## What needs to be done
The goal is a clean copy of all the data below, with pictures dropped and everything else retyped exactly.

_ _ _ _

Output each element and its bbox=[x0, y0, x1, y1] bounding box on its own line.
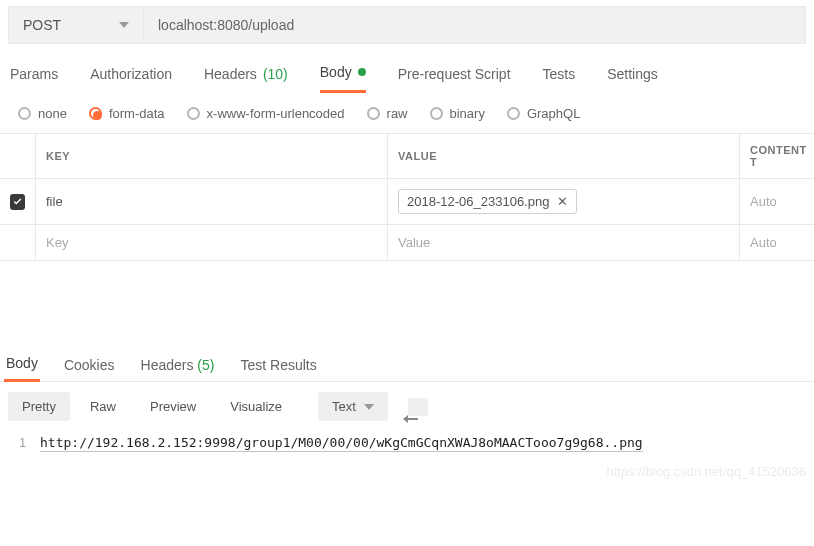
row-checkbox-cell[interactable] bbox=[0, 179, 36, 224]
radio-icon bbox=[367, 107, 380, 120]
checkbox-col bbox=[0, 134, 36, 178]
resp-tab-headers[interactable]: Headers (5) bbox=[139, 351, 217, 381]
response-tabs: Body Cookies Headers (5) Test Results bbox=[0, 341, 814, 382]
request-tabs: Params Authorization Headers (10) Body P… bbox=[0, 54, 814, 94]
radio-raw[interactable]: raw bbox=[367, 106, 408, 121]
table-row: file 2018-12-06_233106.png ✕ Auto bbox=[0, 179, 814, 225]
col-content-type: CONTENT T bbox=[740, 134, 814, 178]
row-content-type[interactable]: Auto bbox=[740, 179, 814, 224]
dot-indicator-icon bbox=[358, 68, 366, 76]
view-visualize[interactable]: Visualize bbox=[216, 392, 296, 421]
tab-tests[interactable]: Tests bbox=[543, 57, 576, 92]
row-key-placeholder[interactable]: Key bbox=[36, 225, 388, 260]
tab-headers[interactable]: Headers (10) bbox=[204, 57, 288, 92]
response-toolbar: Pretty Raw Preview Visualize Text bbox=[0, 382, 814, 431]
watermark: https://blog.csdn.net/qq_41520636 bbox=[0, 464, 814, 479]
view-pretty[interactable]: Pretty bbox=[8, 392, 70, 421]
response-line[interactable]: http://192.168.2.152:9998/group1/M00/00/… bbox=[40, 435, 643, 452]
resp-tab-headers-count: (5) bbox=[197, 357, 214, 373]
tab-headers-count: (10) bbox=[263, 66, 288, 82]
resp-tab-test-results[interactable]: Test Results bbox=[238, 351, 318, 381]
response-body: 1 http://192.168.2.152:9998/group1/M00/0… bbox=[0, 431, 814, 466]
radio-binary-label: binary bbox=[450, 106, 485, 121]
resp-tab-headers-label: Headers bbox=[141, 357, 194, 373]
radio-x-www-form-urlencoded[interactable]: x-www-form-urlencoded bbox=[187, 106, 345, 121]
response-mode-label: Text bbox=[332, 399, 356, 414]
tab-pre-request-script[interactable]: Pre-request Script bbox=[398, 57, 511, 92]
radio-form-data-label: form-data bbox=[109, 106, 165, 121]
line-number: 1 bbox=[8, 436, 26, 450]
view-preview[interactable]: Preview bbox=[136, 392, 210, 421]
body-type-selector: none form-data x-www-form-urlencoded raw… bbox=[0, 94, 814, 133]
radio-icon bbox=[507, 107, 520, 120]
radio-graphql[interactable]: GraphQL bbox=[507, 106, 580, 121]
resp-tab-cookies[interactable]: Cookies bbox=[62, 351, 117, 381]
tab-params[interactable]: Params bbox=[10, 57, 58, 92]
chevron-down-icon bbox=[119, 22, 129, 28]
tab-headers-label: Headers bbox=[204, 66, 257, 82]
close-icon[interactable]: ✕ bbox=[557, 194, 568, 209]
chevron-down-icon bbox=[364, 404, 374, 410]
radio-icon bbox=[187, 107, 200, 120]
col-key: KEY bbox=[36, 134, 388, 178]
http-method-dropdown[interactable]: POST bbox=[8, 6, 144, 44]
radio-graphql-label: GraphQL bbox=[527, 106, 580, 121]
tab-body[interactable]: Body bbox=[320, 55, 366, 93]
row-checkbox-cell bbox=[0, 225, 36, 260]
tab-settings[interactable]: Settings bbox=[607, 57, 658, 92]
radio-icon bbox=[89, 107, 102, 120]
file-chip[interactable]: 2018-12-06_233106.png ✕ bbox=[398, 189, 577, 214]
resp-tab-body[interactable]: Body bbox=[4, 349, 40, 382]
radio-form-data[interactable]: form-data bbox=[89, 106, 165, 121]
col-value: VALUE bbox=[388, 134, 740, 178]
radio-none-label: none bbox=[38, 106, 67, 121]
http-method-label: POST bbox=[23, 17, 61, 33]
row-key[interactable]: file bbox=[36, 179, 388, 224]
row-value-placeholder[interactable]: Value bbox=[388, 225, 740, 260]
radio-none[interactable]: none bbox=[18, 106, 67, 121]
view-raw[interactable]: Raw bbox=[76, 392, 130, 421]
radio-icon bbox=[18, 107, 31, 120]
tab-authorization[interactable]: Authorization bbox=[90, 57, 172, 92]
url-input[interactable] bbox=[144, 6, 806, 44]
table-header: KEY VALUE CONTENT T bbox=[0, 134, 814, 179]
radio-icon bbox=[430, 107, 443, 120]
radio-raw-label: raw bbox=[387, 106, 408, 121]
checkbox-checked-icon bbox=[10, 194, 25, 210]
radio-xwww-label: x-www-form-urlencoded bbox=[207, 106, 345, 121]
row-content-type-placeholder[interactable]: Auto bbox=[740, 225, 814, 260]
tab-body-label: Body bbox=[320, 64, 352, 80]
radio-binary[interactable]: binary bbox=[430, 106, 485, 121]
wrap-line-button[interactable] bbox=[408, 398, 428, 416]
table-row-placeholder: Key Value Auto bbox=[0, 225, 814, 261]
response-mode-dropdown[interactable]: Text bbox=[318, 392, 388, 421]
file-chip-name: 2018-12-06_233106.png bbox=[407, 194, 549, 209]
form-data-table: KEY VALUE CONTENT T file 2018-12-06_2331… bbox=[0, 133, 814, 261]
row-value[interactable]: 2018-12-06_233106.png ✕ bbox=[388, 179, 740, 224]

_ _ _ _

## Reply to the exercise
Output each element and its bbox=[x0, y0, x1, y1] bounding box on its own line.
row-checkbox-cell[interactable] bbox=[0, 179, 36, 224]
radio-icon bbox=[367, 107, 380, 120]
checkbox-col bbox=[0, 134, 36, 178]
resp-tab-headers[interactable]: Headers (5) bbox=[139, 351, 217, 381]
response-tabs: Body Cookies Headers (5) Test Results bbox=[0, 341, 814, 382]
request-tabs: Params Authorization Headers (10) Body P… bbox=[0, 54, 814, 94]
radio-raw[interactable]: raw bbox=[367, 106, 408, 121]
table-row: file 2018-12-06_233106.png ✕ Auto bbox=[0, 179, 814, 225]
col-content-type: CONTENT T bbox=[740, 134, 814, 178]
row-content-type[interactable]: Auto bbox=[740, 179, 814, 224]
dot-indicator-icon bbox=[358, 68, 366, 76]
view-visualize[interactable]: Visualize bbox=[216, 392, 296, 421]
tab-tests[interactable]: Tests bbox=[543, 57, 576, 92]
row-key-placeholder[interactable]: Key bbox=[36, 225, 388, 260]
tab-headers[interactable]: Headers (10) bbox=[204, 57, 288, 92]
response-toolbar: Pretty Raw Preview Visualize Text bbox=[0, 382, 814, 431]
watermark: https://blog.csdn.net/qq_41520636 bbox=[0, 464, 814, 479]
view-pretty[interactable]: Pretty bbox=[8, 392, 70, 421]
response-line[interactable]: http://192.168.2.152:9998/group1/M00/00/… bbox=[40, 435, 643, 452]
resp-tab-headers-count: (5) bbox=[197, 357, 214, 373]
tab-headers-count: (10) bbox=[263, 66, 288, 82]
resp-tab-test-results[interactable]: Test Results bbox=[238, 351, 318, 381]
response-body: 1 http://192.168.2.152:9998/group1/M00/0… bbox=[0, 431, 814, 466]
radio-binary-label: binary bbox=[450, 106, 485, 121]
resp-tab-headers-label: Headers bbox=[141, 357, 194, 373]
radio-x-www-form-urlencoded[interactable]: x-www-form-urlencoded bbox=[187, 106, 345, 121]
response-mode-label: Text bbox=[332, 399, 356, 414]
tab-pre-request-script[interactable]: Pre-request Script bbox=[398, 57, 511, 92]
radio-form-data-label: form-data bbox=[109, 106, 165, 121]
line-number: 1 bbox=[8, 436, 26, 450]
view-preview[interactable]: Preview bbox=[136, 392, 210, 421]
body-type-selector: none form-data x-www-form-urlencoded raw… bbox=[0, 94, 814, 133]
radio-icon bbox=[507, 107, 520, 120]
radio-graphql[interactable]: GraphQL bbox=[507, 106, 580, 121]
resp-tab-cookies[interactable]: Cookies bbox=[62, 351, 117, 381]
tab-params[interactable]: Params bbox=[10, 57, 58, 92]
chevron-down-icon bbox=[119, 22, 129, 28]
tab-headers-label: Headers bbox=[204, 66, 257, 82]
close-icon[interactable]: ✕ bbox=[557, 194, 568, 209]
chevron-down-icon bbox=[364, 404, 374, 410]
radio-icon bbox=[187, 107, 200, 120]
col-key: KEY bbox=[36, 134, 388, 178]
http-method-dropdown[interactable]: POST bbox=[8, 6, 144, 44]
radio-graphql-label: GraphQL bbox=[527, 106, 580, 121]
tab-body[interactable]: Body bbox=[320, 55, 366, 93]
row-checkbox-cell bbox=[0, 225, 36, 260]
tab-settings[interactable]: Settings bbox=[607, 57, 658, 92]
radio-icon bbox=[89, 107, 102, 120]
file-chip[interactable]: 2018-12-06_233106.png ✕ bbox=[398, 189, 577, 214]
resp-tab-body[interactable]: Body bbox=[4, 349, 40, 382]
radio-form-data[interactable]: form-data bbox=[89, 106, 165, 121]
col-value: VALUE bbox=[388, 134, 740, 178]
radio-none-label: none bbox=[38, 106, 67, 121]
http-method-label: POST bbox=[23, 17, 61, 33]
row-key[interactable]: file bbox=[36, 179, 388, 224]
row-value-placeholder[interactable]: Value bbox=[388, 225, 740, 260]
radio-none[interactable]: none bbox=[18, 106, 67, 121]
view-raw[interactable]: Raw bbox=[76, 392, 130, 421]
radio-icon bbox=[18, 107, 31, 120]
tab-authorization[interactable]: Authorization bbox=[90, 57, 172, 92]
url-input[interactable] bbox=[144, 6, 806, 44]
table-header: KEY VALUE CONTENT T bbox=[0, 134, 814, 179]
radio-icon bbox=[430, 107, 443, 120]
radio-raw-label: raw bbox=[387, 106, 408, 121]
checkbox-checked-icon bbox=[10, 194, 25, 210]
radio-xwww-label: x-www-form-urlencoded bbox=[207, 106, 345, 121]
row-content-type-placeholder[interactable]: Auto bbox=[740, 225, 814, 260]
tab-body-label: Body bbox=[320, 64, 352, 80]
radio-binary[interactable]: binary bbox=[430, 106, 485, 121]
wrap-line-button[interactable] bbox=[408, 398, 428, 416]
table-row-placeholder: Key Value Auto bbox=[0, 225, 814, 261]
response-mode-dropdown[interactable]: Text bbox=[318, 392, 388, 421]
file-chip-name: 2018-12-06_233106.png bbox=[407, 194, 549, 209]
form-data-table: KEY VALUE CONTENT T file 2018-12-06_2331… bbox=[0, 133, 814, 261]
row-value[interactable]: 2018-12-06_233106.png ✕ bbox=[388, 179, 740, 224]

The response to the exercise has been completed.